My Sister’s Keeper (2009)

My Sister’s Keeper (2009)

(On Cable TV, February 2017) I expected much, much worse from My Sister’s Keeper. On paper, it reads as the kind of weepy manipulative Hollywood drama that got satirized out of existence decades ago: a mixture of cancer-afflicted kids, precocious protagonists and ineffectual adults manipulated into melodramatic actions. On-screen, though, it’s not quite as bad … even though its nature as a tearjerker remains intact.
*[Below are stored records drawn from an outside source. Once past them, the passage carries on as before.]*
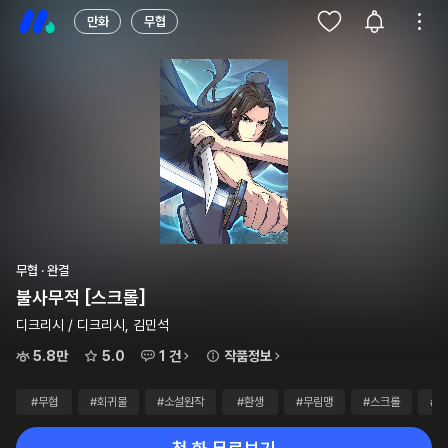
만화
무협
무협 · 완결
불사무적 [스크롤]
디크리시 / 디크리시, 김민석
5.8만
5.0
1 건
작품정보
#무협
#회귀물
#소설원작
#환생
#무림맹
#스크롤
#5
Part of it has to do with good actors and small moments where the script doesn’t quite go as expected. I quite liked Alec Baldwin’s lawyer character, for instance, and the ways in which an entire movie’s worth of motivations is suggested for Joan Cusack’s judge character. Professionally directed by Nick Cassavetes (no stranger to weepies) from Jodi Picoult’s eponymous novel (apparently changed to much better effect), My Sister’s Keeper also benefits from a great performance by Abigail Breslin in the lead role, and a borderline-unlikable Cameron Diaz as the mother antagonist. But perhaps less identifiably, the film does have a good moment-to-moment watchability that can often doom less well-executed attempts on similar material. It remains a straight character drama, but one put together with some skill. And that makes all the difference between something that sounds terrible, and something that’s engaging.